▶ _About this task_:
Please copy out the lines in the entries that contain "untuk".
======== Material provided ========
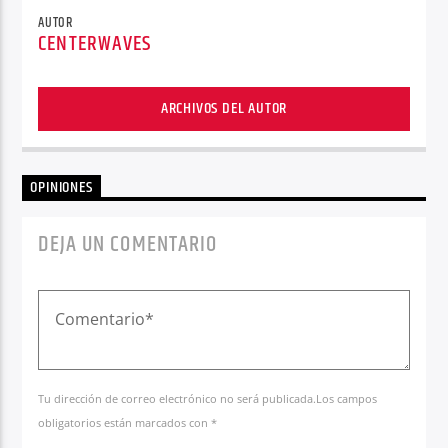
AUTOR
CENTERWAVES
ARCHIVOS DEL AUTOR
OPINIONES
DEJA UN COMENTARIO
Tu dirección de correo electrónico no será publicada.Los campos
obligatorios están marcados con *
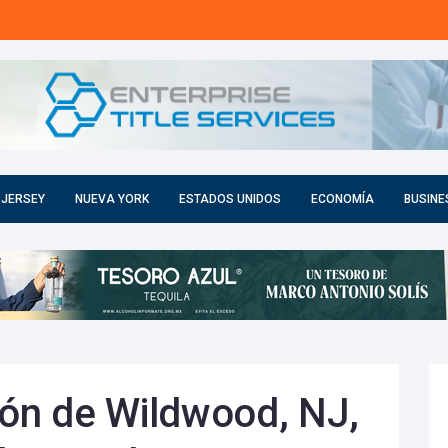
 JERSEY
NUEVA YORK
ESTADOS UNIDOS
ECONOMÍA
BUSINE
ón de Wildwood, NJ,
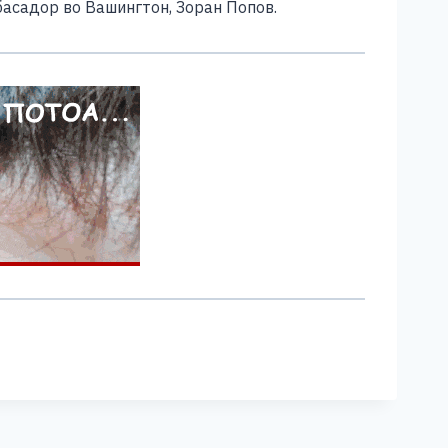
басадор во Вашингтон, Зоран Попов.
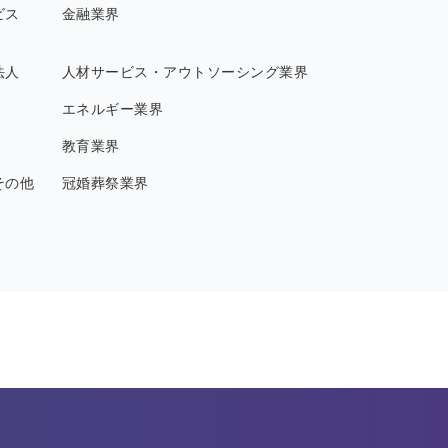
ビス
金融業界
法人
人材サービス・アウトソーシング業界
エネルギー業界
教育業界
その他
冠婚葬祭業界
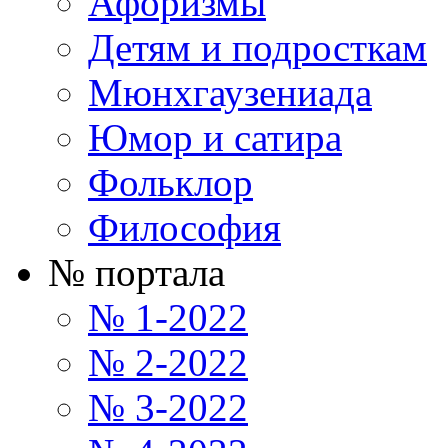
Афоризмы
Детям и подросткам
Мюнхгаузениада
Юмор и сатира
Фольклор
Философия
№ портала
№ 1-2022
№ 2-2022
№ 3-2022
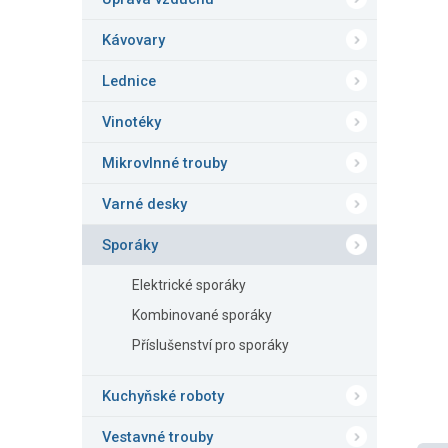
n
e
Kávovary
l
Lednice
Vinotéky
Mikrovlnné trouby
Varné desky
Sporáky
Elektrické sporáky
Kombinované sporáky
Příslušenství pro sporáky
Kuchyňské roboty
Vestavné trouby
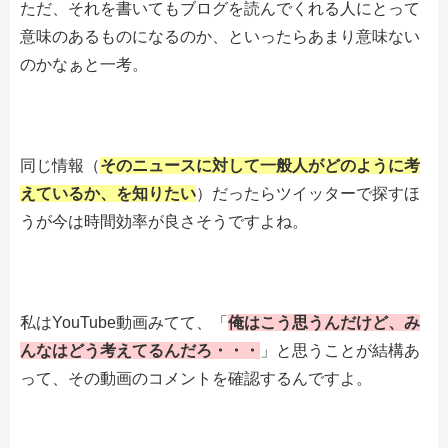
ただ、それを書いてもブログを読んでくれる人にとって
意味のあるものになるのか、といったらあまり意味ない
のかなぁと一考。
同じ情報（
そのニュースに対して一般人がどのように考
えているか、を知りたい
）だったらツイッターで探すほ
うが今は時間効率が良さそうですよね。
私はYouTube動画みてて、「
俺はこう思うんだけど、み
んなはどう考えてるんだろ・・・
」と思うことが結構あ
って、その動画のコメントを確認するんですよ。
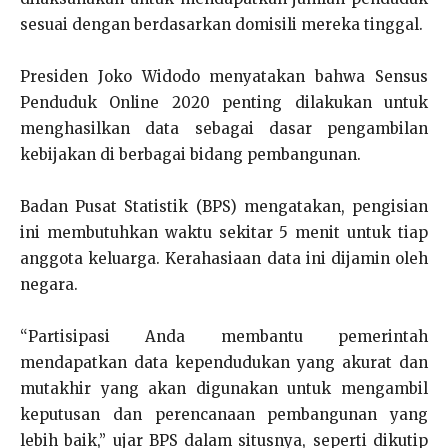
sesuai dengan berdasarkan domisili mereka tinggal.
Presiden Joko Widodo menyatakan bahwa Sensus
Penduduk Online 2020 penting dilakukan untuk
menghasilkan data sebagai dasar pengambilan
kebijakan di berbagai bidang pembangunan.
Badan Pusat Statistik (BPS) mengatakan, pengisian
ini membutuhkan waktu sekitar 5 menit untuk tiap
anggota keluarga. Kerahasiaan data ini dijamin oleh
negara.
“Partisipasi Anda membantu pemerintah
mendapatkan data kependudukan yang akurat dan
mutakhir yang akan digunakan untuk mengambil
keputusan dan perencanaan pembangunan yang
lebih baik,” ujar BPS dalam situsnya, seperti dikutip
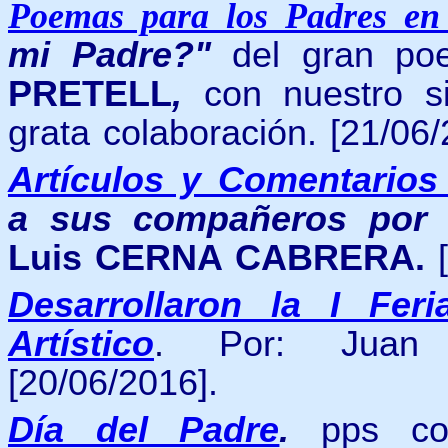
Poemas para los Padres en
mi Padre?"
del gran po
PRETELL
,
con nuestro s
grata colaboración. [21/06/
Artículos y Comentarios
a sus compañeros por 
Luis CERNA CABRERA.
[
Desarrollaron la I Fer
Artístico
.
Por: Jua
[20/06/2016].
Día del Padre
.
pps co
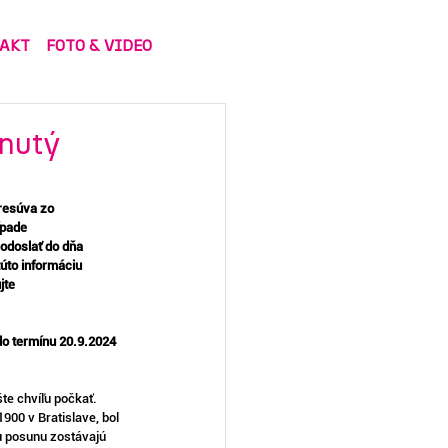
AKT
FOTO & VIDEO
nutý
resúva zo 
ípade 
odoslať do dňa 
túto informáciu 
jte 
do termínu 20.9.2024 
e chvíľu počkať. 
00 v Bratislave, bol 
 posunu zostávajú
========
▶ _Response to the task_:
Penduduk Online 2020 penting dilakukan untuk
ini membutuhkan waktu sekitar 5 menit untuk tiap
mutakhir yang akan digunakan untuk mengambil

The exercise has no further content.